Transcribed page contents
=== Begin Enclosure ===

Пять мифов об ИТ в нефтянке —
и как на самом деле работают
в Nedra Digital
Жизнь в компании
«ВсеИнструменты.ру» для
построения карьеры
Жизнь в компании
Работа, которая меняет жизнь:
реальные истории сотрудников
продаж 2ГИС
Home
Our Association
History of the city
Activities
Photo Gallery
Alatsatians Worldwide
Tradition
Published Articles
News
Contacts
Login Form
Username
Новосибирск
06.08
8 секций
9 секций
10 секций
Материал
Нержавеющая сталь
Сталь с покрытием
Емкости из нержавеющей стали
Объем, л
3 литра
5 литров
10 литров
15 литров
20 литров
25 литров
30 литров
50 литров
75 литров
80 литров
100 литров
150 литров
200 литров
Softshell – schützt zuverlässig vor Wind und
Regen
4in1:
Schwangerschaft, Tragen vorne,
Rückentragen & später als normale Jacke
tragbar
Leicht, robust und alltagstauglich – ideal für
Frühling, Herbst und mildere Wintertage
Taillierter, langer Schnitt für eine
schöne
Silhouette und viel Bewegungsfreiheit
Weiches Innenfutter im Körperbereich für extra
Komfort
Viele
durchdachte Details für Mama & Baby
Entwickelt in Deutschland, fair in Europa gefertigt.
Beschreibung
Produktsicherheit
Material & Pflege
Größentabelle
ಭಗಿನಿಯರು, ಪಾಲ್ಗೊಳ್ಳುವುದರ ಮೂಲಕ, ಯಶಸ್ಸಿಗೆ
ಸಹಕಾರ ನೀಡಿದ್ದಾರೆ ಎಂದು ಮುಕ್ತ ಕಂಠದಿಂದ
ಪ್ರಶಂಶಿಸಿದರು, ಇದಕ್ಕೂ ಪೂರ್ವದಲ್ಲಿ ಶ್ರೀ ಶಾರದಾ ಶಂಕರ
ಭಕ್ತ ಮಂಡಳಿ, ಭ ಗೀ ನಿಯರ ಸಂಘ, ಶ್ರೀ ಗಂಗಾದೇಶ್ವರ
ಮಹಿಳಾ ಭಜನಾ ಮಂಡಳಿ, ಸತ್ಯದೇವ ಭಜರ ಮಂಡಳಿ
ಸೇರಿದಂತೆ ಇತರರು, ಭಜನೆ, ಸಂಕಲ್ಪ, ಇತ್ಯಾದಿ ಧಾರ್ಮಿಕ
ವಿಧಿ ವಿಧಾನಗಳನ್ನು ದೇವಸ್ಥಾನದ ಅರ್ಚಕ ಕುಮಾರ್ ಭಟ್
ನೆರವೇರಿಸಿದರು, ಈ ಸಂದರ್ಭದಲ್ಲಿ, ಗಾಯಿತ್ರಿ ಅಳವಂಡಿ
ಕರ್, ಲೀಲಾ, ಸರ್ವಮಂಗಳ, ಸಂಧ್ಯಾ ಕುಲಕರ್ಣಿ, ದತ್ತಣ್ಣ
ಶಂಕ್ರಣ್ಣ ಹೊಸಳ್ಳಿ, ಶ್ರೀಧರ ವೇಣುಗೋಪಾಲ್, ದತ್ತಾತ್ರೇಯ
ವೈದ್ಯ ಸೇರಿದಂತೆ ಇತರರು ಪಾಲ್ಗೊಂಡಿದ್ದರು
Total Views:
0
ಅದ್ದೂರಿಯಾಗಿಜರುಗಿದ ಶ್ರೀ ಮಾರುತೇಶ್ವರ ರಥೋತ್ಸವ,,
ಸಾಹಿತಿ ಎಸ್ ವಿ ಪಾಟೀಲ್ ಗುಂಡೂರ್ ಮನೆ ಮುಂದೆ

=== End Enclosure ===

WHAT TO PRODUCE:
Above are the entries. Quote exactly the lines from the one bearing "Емкости из нержавеющей стали" through the one bearing "Leicht, robust und".

COMPLETED TASK:
Емкости из нержавеющей стали
Объем, л
3 литра
5 литров
10 литров
15 литров
20 литров
25 литров
30 литров
50 литров
75 литров
80 литров
100 литров
150 литров
200 литров
Softshell – schützt zuverlässig vor Wind und
Regen
4in1:
Schwangerschaft, Tragen vorne,
Rückentragen & später als normale Jacke
tragbar
Leicht, robust und alltagstauglich – ideal für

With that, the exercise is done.